[[ EXERCISE DATA open ]]

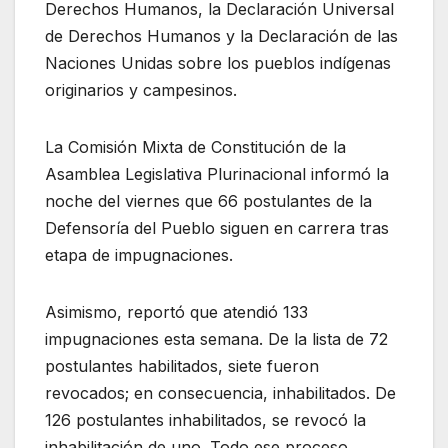
Derechos Humanos, la Declaración Universal
de Derechos Humanos y la Declaración de las
Naciones Unidas sobre los pueblos indígenas
originarios y campesinos.
La Comisión Mixta de Constitución de la
Asamblea Legislativa Plurinacional informó la
noche del viernes que 66 postulantes de la
Defensoría del Pueblo siguen en carrera tras
etapa de impugnaciones.
Asimismo, reportó que atendió 133
impugnaciones esta semana. De la lista de 72
postulantes habilitados, siete fueron
revocados; en consecuencia, inhabilitados. De
126 postulantes inhabilitados, se revocó la
inhabilitación de uno. Todo ese proceso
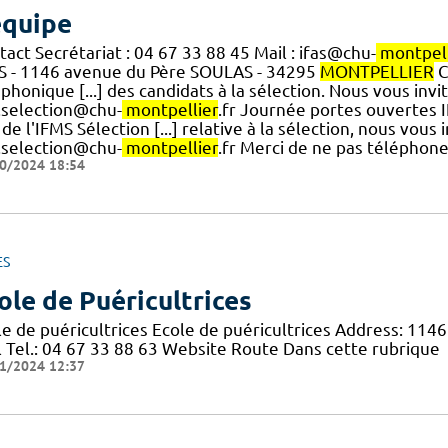
équipe
act Secrétariat : 04 67 33 88 45 Mail : ifas@chu-
montpell
S - 1146 avenue du Père SOULAS - 34295
MONTPELLIER
C
phonique [...] des candidats à la sélection. Nous vous inv
s.selection@chu-
montpellier
.fr Journée portes ouvertes I
 de l'IFMS Sélection [...] relative à la sélection, nous vou
s.selection@chu-
montpellier
.fr Merci de ne pas téléphoner.
0/2024 18:54
ES
ole de Puéricultrices
le de puéricultrices Ecole de puéricultrices Address: 11
l Tel.: 04 67 33 88 63 Website Route Dans cette rubrique
1/2024 12:37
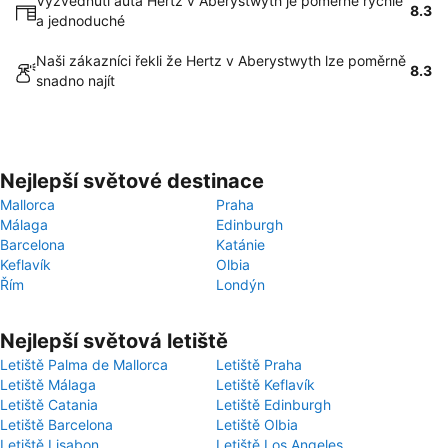
Vyzvednutí auta Hertz v Aberystwyth je poměrně rychlé
8.3
a jednoduché
Naši zákazníci řekli že Hertz v Aberystwyth lze poměrně
8.3
snadno najít
Nejlepší světové destinace
Mallorca
Praha
Málaga
Edinburgh
Barcelona
Katánie
Keflavík
Olbia
Řím
Londýn
Nejlepší světová letiště
Letiště Palma de Mallorca
Letiště Praha
Letiště Málaga
Letiště Keflavík
Letiště Catania
Letiště Edinburgh
Letiště Barcelona
Letiště Olbia
Letiště Lisabon
Letiště Los Angeles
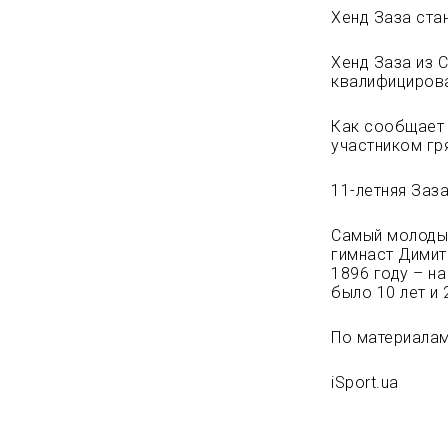
Хенд Заза ста
Хенд Заза из С
квалифицирова
Как сообщает 
участником гр
11-летняя Заз
Самый молодым
гимнаст Димит
1896 году – н
было 10 лет и 
По материалам
iSport.ua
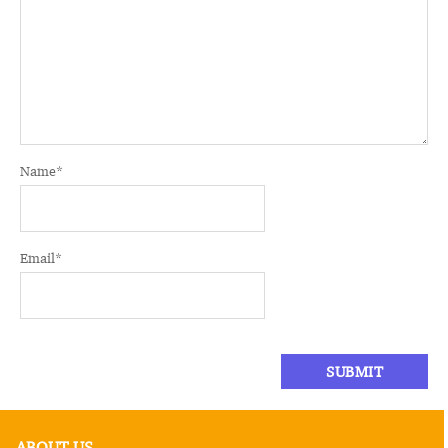
Name
*
Email
*
ABOUT US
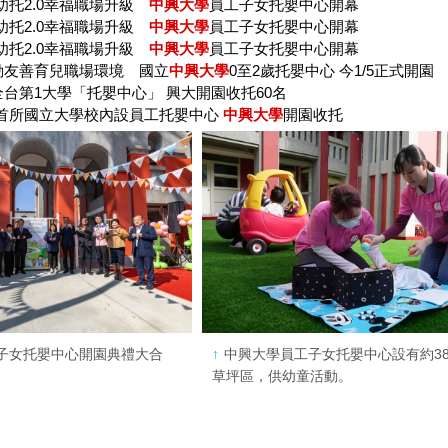
幼托2.0幸福職場升級
中興大學
員工子女托嬰中心開幕
幼托2.0幸福職場升級
中興大學
員工子女托嬰中心開幕
幼托2.0幸福職場升級
中興大學
員工子女托嬰中心開幕
動友善育兒職場環境 國立
中興大學
0至2歲托嬰中心 今1/5正式開園
全台第1大學「托嬰中心」 興大開園收托60名
首所國立大學校內設員工托嬰中心
中興大學
開園收托
子女托嬰中心開園典禮大合
中興大學員工子女托嬰中心設有約3
草坪區，供幼童活動。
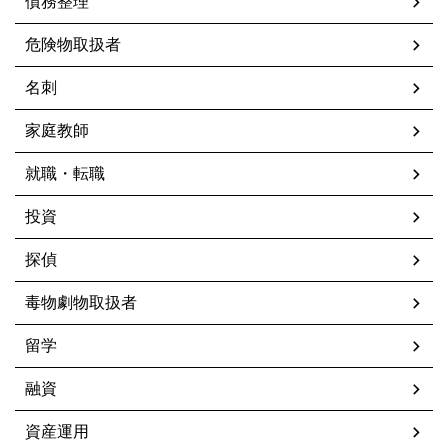
債務整理
危険物取扱者
名刺
家庭教師
就職・転職
投資
探偵
毒物劇物取扱者
留学
融資
資産運用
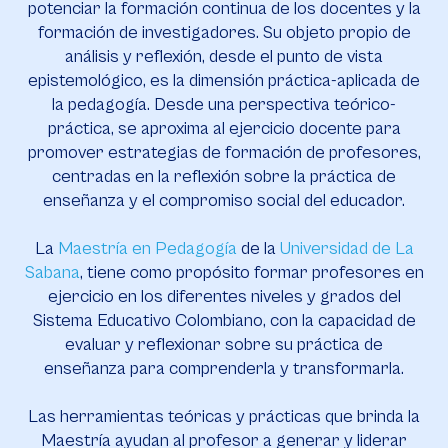
potenciar la formación continua de los docentes y la
formación de investigadores. Su objeto propio de
análisis y reflexión, desde el punto de vista
epistemológico, es la dimensión práctica-aplicada de
la pedagogía. Desde una perspectiva teórico-
práctica, se aproxima al ejercicio docente para
promover estrategias de formación de profesores,
centradas en la reflexión sobre la práctica de
enseñanza y el compromiso social del educador.
La
Maestría en Pedagogía
de la
Universidad de La
Sabana
, tiene como propósito formar profesores en
ejercicio en los diferentes niveles y grados del
Sistema Educativo Colombiano, con la capacidad de
evaluar y reflexionar sobre su práctica de
enseñanza para comprenderla y transformarla.
Las herramientas teóricas y prácticas que brinda la
Maestría ayudan al profesor a generar y liderar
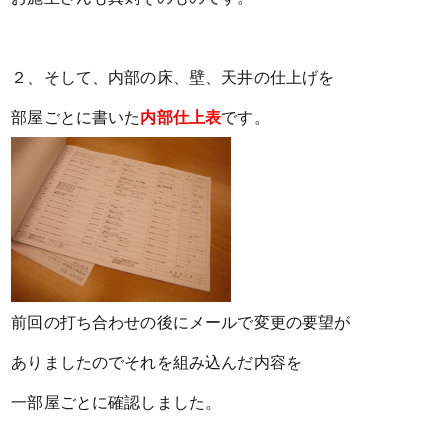
２、そして、内部の床、壁、天井の仕上げを
部屋ごとに書いた
内部仕上表
です。
前回の打ち合わせの後にメールで変更の要望が
ありましたので
それを組み込んだ内容を
一部屋ごとに確認しました。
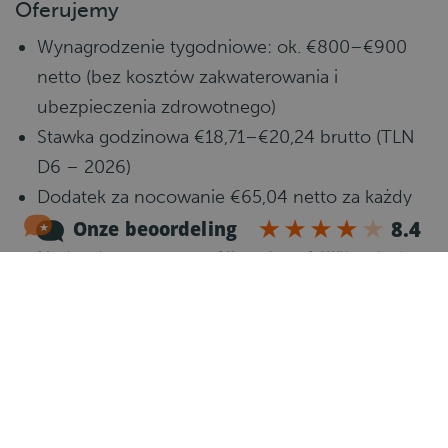
Oferujemy
Wynagrodzenie tygodniowe: ok. €800–€900
netto (bez kosztów zakwaterowania i
ubezpieczenia zdrowotnego)
Stawka godzinowa €18,71–€20,24 brutto (TLN
D6 – 2026)
Dodatek za nocowanie €65,04 netto za każdy
pełny dzień
Nadgodziny powyżej 40 godzin: 130%, sobota:
150%, niedziela: 200%
40–50 godzin pracy tygodniowo
Dodatek za dojazdy €0,23/km
Program emerytalny zgodny z układem TLN
27,5 dni urlopu + dodatkowe dni zależne od
wieku + 8% dodatku urlopowego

[[ EXERCISE DATA closed ]]

# WHAT THE EXERCISE ASKS
Your answer must be everything above from the line with "中興大學員工子女托嬰中心設有約3" down to the line with "epistemológico, es la", word for word, and no pictures.

# TASK SOLUTION
中興大學員工子女托嬰中心設有約3
草坪區，供幼童活動。
債務整理
危険物取扱者
名刺
家庭教師
就職・転職
投資
探偵
毒物劇物取扱者
留学
融資
資産運用
potenciar la formación continua de los docentes y la
formación de investigadores. Su objeto propio de
análisis y reflexión, desde el punto de vista
epistemológico, es la dimensión práctica-aplicada de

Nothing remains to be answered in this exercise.